Menteri Koordinator Bidang Perekonomian Airlangga Hartarto mengatakan, subsidi tersebut diberikan dalam bentuk penanggung pajak sebesar 11% untuk tiket kelas ekonomi domestik guna membatasi kenaikan harga di tingkat konsumen.
“Nah, dengan perhitungan tersebut, jumlah subsidi yang kita berikan oleh pemerintah itu sekitar Rp1,3 triliun rupiah per bulannya,” ujar Airlangga dalam konferensi pers di Jakarta, Senin (6/4/2026).
Pemerintah menyiapkan total anggaran Rp2,6 triliun untuk periode dua bulan. Kebijakan ini ditujukan agar kenaikan harga tiket pesawat tetap berada dalam kisaran 9% hingga 13%.

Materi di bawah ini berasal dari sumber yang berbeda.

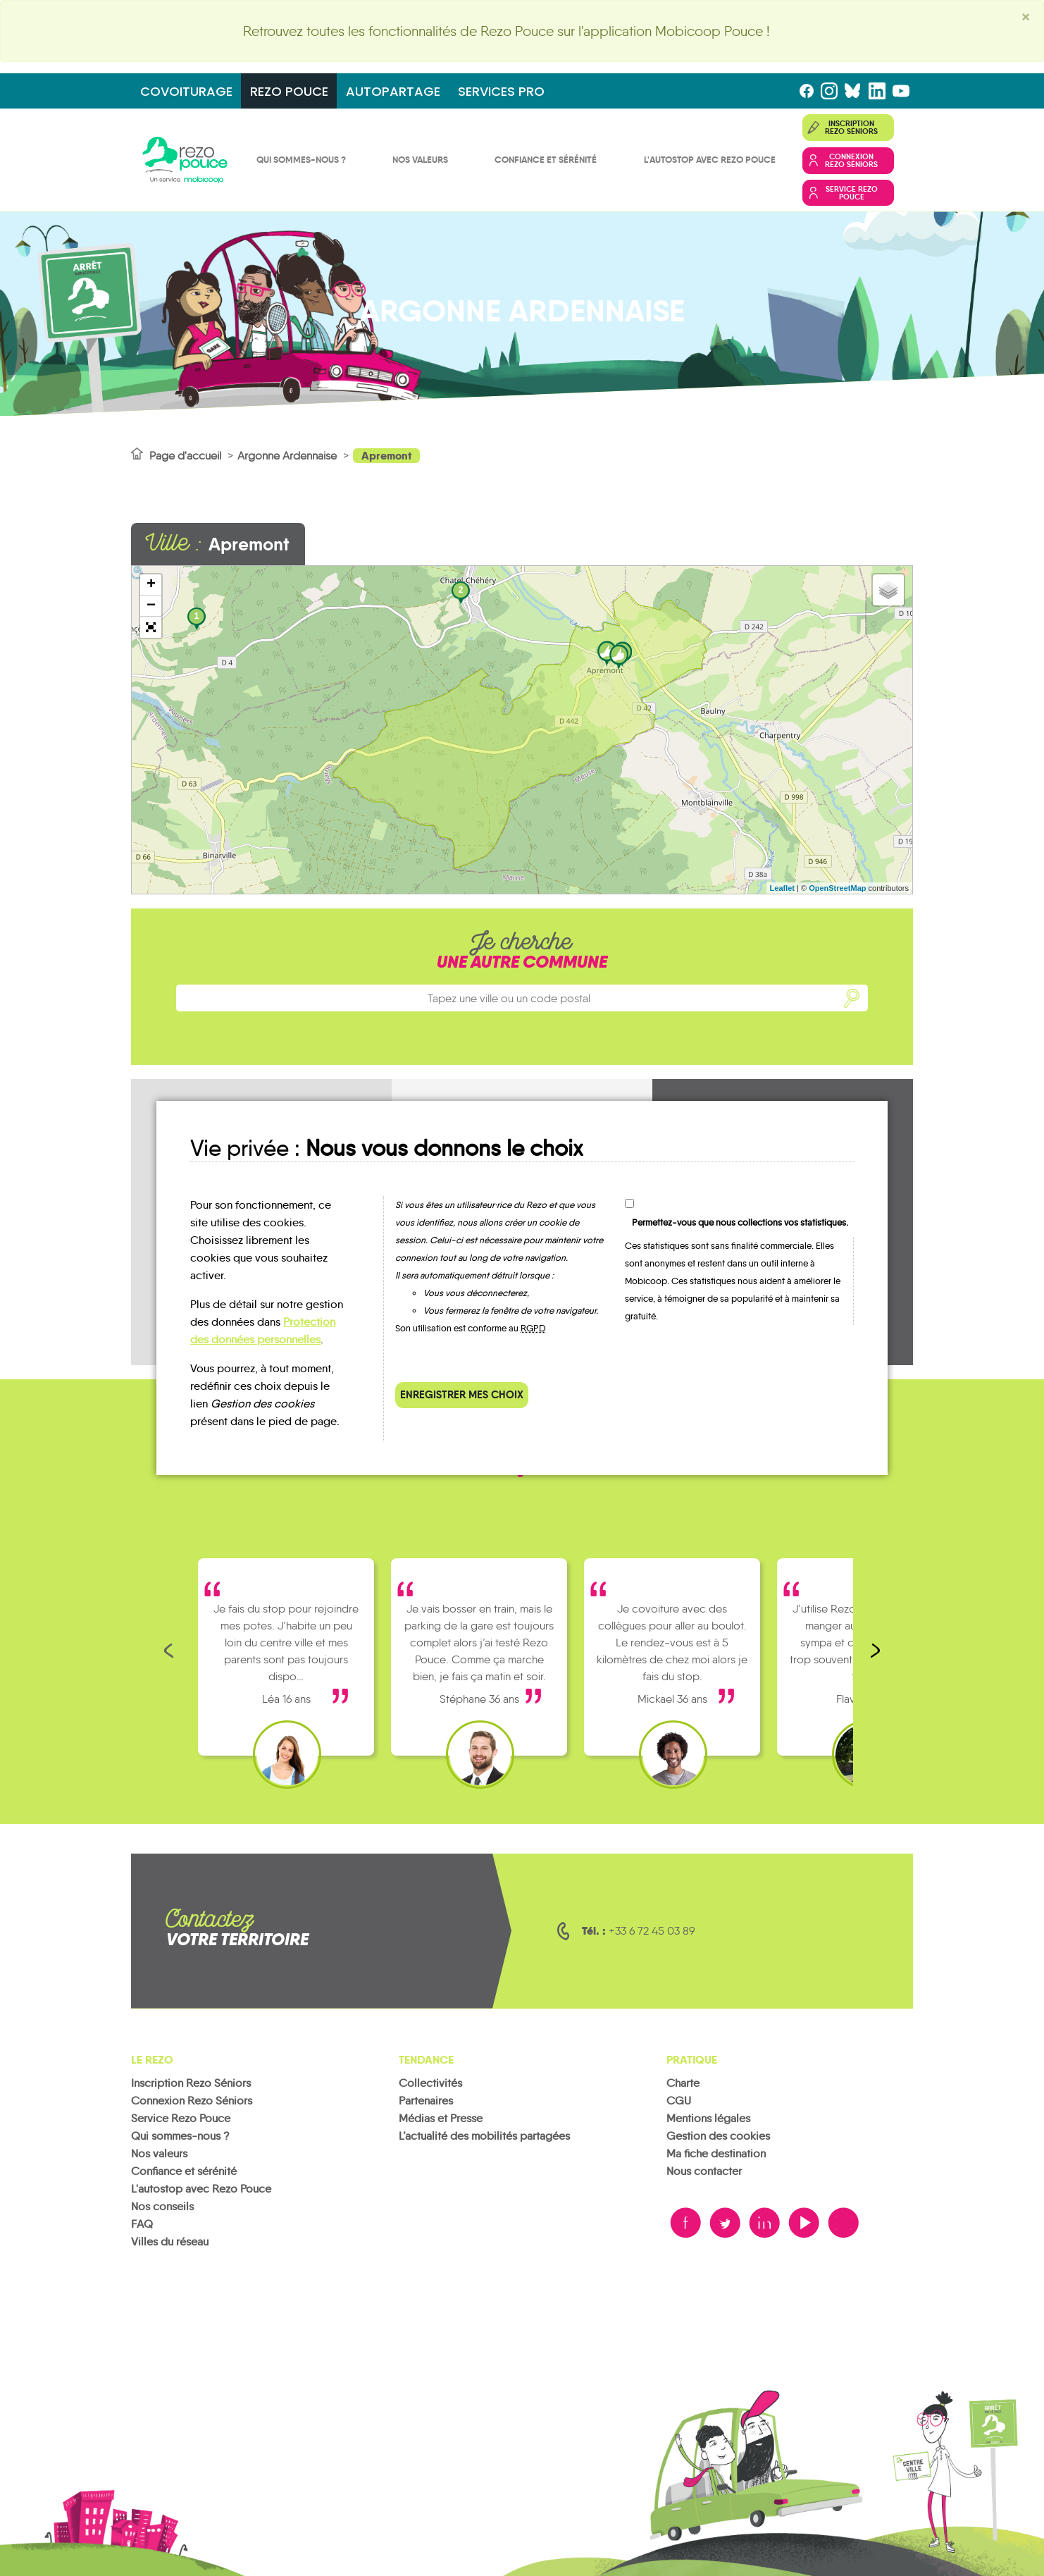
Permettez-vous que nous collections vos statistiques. (740, 1222)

“Jadi kalau kita persiapkan untuk 2 bulan, maka ini Rp2,6 triliun agar harga tiket naiknya maksimum di 9 sampai 13%,” imbuhnya.
Subsidi tersebut diberikan di tengah keputusan pemerintah menaikkan fuel surcharge hingga 38% untuk seluruh penerbangan. Penyesuaian ini merupakan respons atas lonjakan harga avtur yang mencapai Rp23.551 per liter.
Airlangga menjelaskan, kenaikan komponen biaya bahan bakar tersebut berdampak langsung pada tarif penerbangan.
“Jadi kalau kenaikan dari segi jet sekitar 28% dan untuk propeller 13%,” katanya.
Sebelumnya, tarif fuel surcharge untuk pesawat jet hanya berada di kisaran 10%, sedangkan untuk pesawat baling-baling sebesar 25%. Kenaikan signifikan ini berpotensi mendorong harga tiket, terutama pada rute domestik dengan biaya operasional tinggi.
Pemerintah memperkirakan, tanpa intervensi, kenaikan harga tiket pesawat dapat lebih tinggi seiring meningkatnya biaya energi global yang menjadi komponen utama operasional maskapai.